Ahead of the release of last year’s Aladdin, the biggest talking point surrounding Disney’s latest blockbuster that remade and monetized the studio’s extensive back catalogue of animated classics for modern audiences, was the appearance of Will Smith’s Genie. Attempting to follow Robin Williams’ iconic turn in the original, which is widely regarded as the finest big screen voice-over performance ever, was going to be a massive challenge even for a star of Smith’s magnitude, and matters weren’t helped by the fact that the unfinished effects in the early trailers made his blue-skinned wish-granter look absolutely terrifying.
Even the team behind Aladdin were shocked at the backlash that greeted the Genie, but when the movie finally hit theaters, the former Fresh Prince turned out to be the best thing about it. Given the popularity of the animated version, Guy Ritchie’s live-action update was always guaranteed to be a success, so the billion dollar box office total didn’t come as much of a surprise, but the reaction from both critics and fans was mixed at best.
Nonetheless, a sequel was officially announced to be in development this week, with Smith and Ritchie set to return alongside Mena Massoud’s title character and Naomi Scott’s Jasmine. Now, the same sources who told the Aladdin sequel was happening last year, well before it was formally revealed, and that a Bambi live-action remake was in the works back in the summer, say that the Mouse House are looking into the idea of giving the Genie his own spinoff.

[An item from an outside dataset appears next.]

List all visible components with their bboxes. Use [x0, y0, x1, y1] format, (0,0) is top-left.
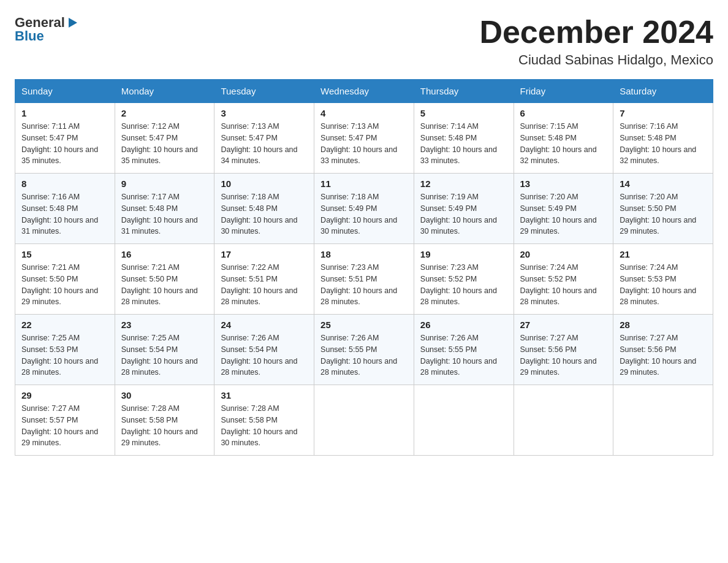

According to our intel, the pic would take place between the two Aladdin movies, as well as featuring flashbacks to his past before he ever ended up trapped in a magical lamp, presumably in an effort to focus on the actor’s natural charisma and keep the unconvincing CGI to a minimum. Of course, Aladdin was the biggest hit of Smith’s career, which he followed up with another home run in Bad Boys For Life, and surely, the 51 year-old will no doubt be keen to maintain his status at the top of the Hollywood A-list after several years of disappointing critical and commercial returns.